Aggregation Framework Example

(also posted to the 10gen blog here)

In this blog post, you run a concise set of aggregation framework examples on the mongo Javascript shell against a MongoLab hosted 2.2 database.  The framework includes the aggregation operators $project, $unwind, $group, and others.  These operators allow you to calculate values across documents in a collection, like averages and sums.  They also let you reshape documents, unpacking nested structures and regrouping them as needed.

The aggregation framework, one of the most powerful and highly anticipated features in the forthcoming production MongoDB 2.2 release, lets you construct a server-side processing pipeline to be run on a collection.  A rich set of operations are available for incorporation in the pipeline so as to achieve various kinds of collection transforms, ranging from simple multi-document calculations (e.g., sums and averages) to complex projections and pivots.

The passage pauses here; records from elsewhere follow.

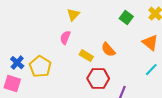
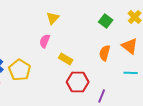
orange semicircle: (108, 50) -> (105, 53), moved, turned 56
cyan line: (151, 70) -> (131, 73), turned 48

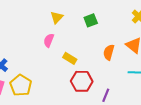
green square: (106, 21) -> (91, 20), moved, turned 32
yellow pentagon: (20, 70) -> (21, 85), moved

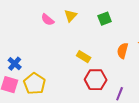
pink semicircle: (49, 40) -> (48, 20), moved, turned -72

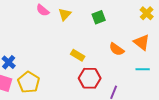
pink semicircle: (48, 20) -> (43, 10), moved
orange semicircle: (123, 51) -> (117, 49), turned -70

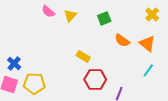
orange semicircle: (117, 49) -> (122, 40), moved
cyan line: (143, 69) -> (148, 70), turned -56
yellow pentagon: (29, 82) -> (34, 83), turned -30

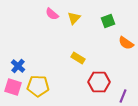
yellow rectangle: (83, 56) -> (78, 58), moved

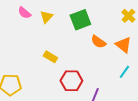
green square: (108, 21) -> (80, 20), size x1.5

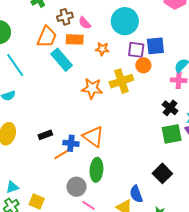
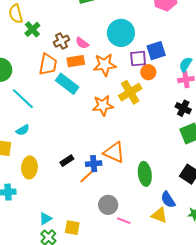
orange star: (102, 49) -> (105, 65), size x1.6
green ellipse: (96, 170) -> (145, 174), moved

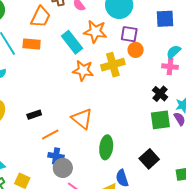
blue square: (156, 51) -> (165, 19), moved
orange rectangle: (76, 61) -> (32, 44), moved
cyan rectangle: (67, 84) -> (72, 42), moved
blue cross: (94, 164) -> (56, 156), moved

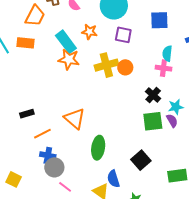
orange star: (95, 32) -> (89, 32), size x0.7
orange circle: (136, 50) -> (125, 67), moved
cyan semicircle: (174, 52) -> (167, 53), turned -42
orange star: (83, 71) -> (69, 59), moved

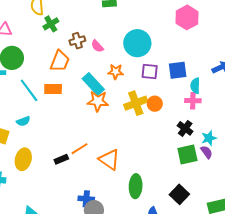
blue square: (159, 20) -> (178, 70), moved
orange line: (42, 134) -> (80, 149), moved

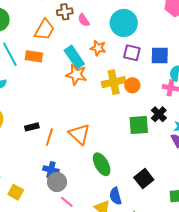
orange line: (80, 149) -> (49, 137), moved, turned -48
green square: (187, 155) -> (139, 125), moved
green ellipse: (136, 186) -> (102, 164), turned -40

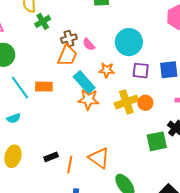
orange trapezoid: (44, 30) -> (67, 55), moved

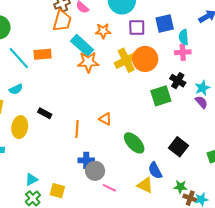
orange circle: (145, 103) -> (145, 59), size x1.6
black rectangle: (51, 157) -> (45, 113), moved, turned 56
orange triangle: (99, 158) -> (105, 119), size x0.6

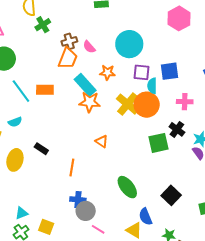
cyan semicircle: (184, 37) -> (152, 86), moved
yellow cross: (126, 60) -> (128, 104), turned -30
orange triangle: (105, 119) -> (102, 141), moved

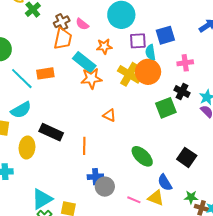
cyan semicircle: (15, 122) -> (21, 110), size x1.5
black rectangle: (41, 149) -> (51, 132), size x1.6
cyan triangle: (22, 213) -> (42, 199), size x1.6
pink line: (98, 229) -> (134, 200), moved

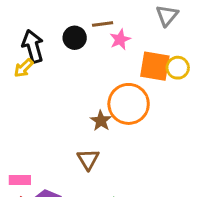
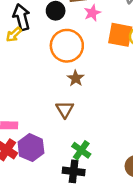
orange circle: (129, 104) -> (67, 46), moved

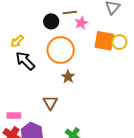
black arrow: (22, 17) -> (25, 61), moved, turned -30
brown triangle: (65, 109) -> (50, 103), moved

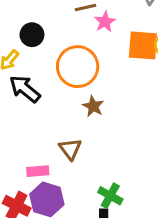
black circle: (51, 21) -> (32, 35), moved
pink rectangle: (14, 115) -> (38, 171), moved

The framework fits nicely in a range of data manipulation tools available in MongoDB from basic built-in functions like document counts to map-reduce and Javascript, to custom code and language-specific packages, including Hadoop.

Overview

  1. Create a 2.2 MongoLab database with your own unique name, say <myaggdemo>.  Instructions on how to do that are here. You’ll need your mongod username and password.
  2. On your database’s home page, copy the mongo shell connection to your clipboard.
  3. git clone git://gist.github.com/1401585.git aggdemo ; cd aggdemo
  4. Edit articles.js and aggregation.js to use the your db <myaggdemo> (see below)
  5. mongo <your connection> -u <mongod username> -p <mongod password> articles.js  (inserts the data into your database, 3 documents)
  6. mongo --shell <your connection> -u <mongod username> -p <mongod password> aggregation.js (performs several aggregation examples and leaves you in the mongo shell.)
  7. Type g1 in the mongo shell to see the first $group result discussed below.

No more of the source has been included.